En parallèle, je peins. Puisque personne ne me rend visite, j’ai transformé l’une des chambres en atelier dans lequel je passe des heures et des heures, y trouvant mon bonheur. Je peins des visages, des paysages, des choses qui me viennent en tête au détour d’un rêve. Comme je dois donner un rapport de mes dépenses et que mes parents ne me laisseraient pas gaspiller de l’argent dans de la peinture, des toiles ou des pinceaux, je travaille en tant que serveuse dans un bar chaque soir du jeudi au dimanche, utilisant le reste de la semaine pour peindre ou, quand je décide de me lever tôt, aller en cours. Je gagne pas mal d’argent avec les pourboires, ce qui me permet d’investir dans mon matériel.

Pour des raisons évidentes, après quelque temps de cette vie très occupée, mon corps commence à se plaindre, tout comme mon cœur. Je passe plus de temps à être déprimée qu'à me sentir bien dans ma peau, mais je fais de mon mieux pour cacher toutes les choses qui font souffrir mon âme. Les cigarettes et les toiles où je déverse mon cœur sont mes principaux compagnons quotidiens. Cependant, pour tous les autres, je mets un point d'honneur à toujours exprimer ma joie et à ne laisser personne voir ma douleur.

La seule personne qui me connaît assez bien pour apercevoir mes émotions, c’est Rafa. On est amis depuis quatre ans, mais il me connaît mieux que je ne me connais moi-même. Il déteste mon job au bar, parce qu’il pense que les types peuvent profiter de moi, comme si j’étais une fleur fragile, ce que je ne suis pas. Je suis plus une Maléfique qu’une Blanche-Neige.

Il connaît mon amour pour l’art et mon aversion pour le droit. Après quelques conversations à ce propos, j'ai réussi à rassembler le courage nécessaire pour dire à mes parents que je change de matière principale à l'université. Rafa est déjà diplômé et, sans lui pour m’encourager, je sais que je ne peux pas continuer dans ce cursus.
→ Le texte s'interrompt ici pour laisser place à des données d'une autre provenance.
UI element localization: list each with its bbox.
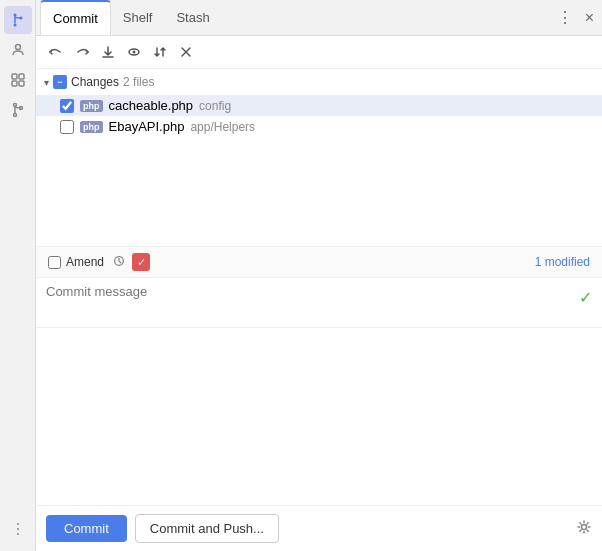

Je me promène dans la maison et vais dans ma chambre. Regardant dans le grand miroir suspendu à la porte de la penderie, je vois à travers cette piste lugubre des larmes sur mon visage, une ecchymose violette sur ma joue. Lorsque j'enlève ma chemise à carreaux aux manches longues, je peux voir ma peau pâle ornée de tatouages, ainsi que les marques des doigts laissées par une poigne serrée. J'enlève aussi mon jean, me tenant seulement en sous-vêtements devant le miroir, pour voir les marques de ceinture sur mes jambes.

Je ferme les yeux, mais je peux encore entendre leurs cris et leurs insultes. Traînée, mendiante, salope, ce sont quelques uns des mots par lesquels ils ont l’habitude de m’appeler. Je me regarde dans le miroir, ne reconnaissant pas l’image douloureuse en face de moi. Sentant le goût du sang dans ma bouche, je me promets à moi-même que c’est la dernière fois qu’ils me maltraitent comme ça. Je ne les laisserai plus jamais m’atteindre, physiquement ou mentalement.

Je vais ensuite dans la salle de bain, cherchant le confort d’une douche chaude. Je sais que c’est ce dont j’ai besoin pour rassembler mes forces. Autorisant l’eau à couler le long de mes longs cheveux colorés, je pense à ce que je dois faire après.

J’éteins la douche et j’appelle Tito, le manager du bar où je travaille.

- Salut, Malu.

- Salut, Tito. Désolé de prévenir aussi tard, mais je ne pourrais pas travailler ce soir.

- Tu es toujours chez tes parents ? me demande-t-il, inquiet.

- Non, Sweetie, je suis déjà rentrée, mais je ne me sens pas très bien. Je vais prendre un antidouleur et me coucher. Je suis sûrement fatiguée à cause du long trajet. Je lui réponds en espérant qu’il ne me pose pas trop de questions. Je déteste mentir et je ne suis jamais capable de lui cacher des choses. Tito a probablement la cinquantaine passée mais il agit comme un garçon de dix-sept ans. Surfeur, toujours à faire des blagues et de bonne compagnie, il est une personne merveilleuse et il m’a toujours traité avec le plus grand respect. Il m’a donné un travail même en sachant que je n’avais pas d’expérience dans ce domaine.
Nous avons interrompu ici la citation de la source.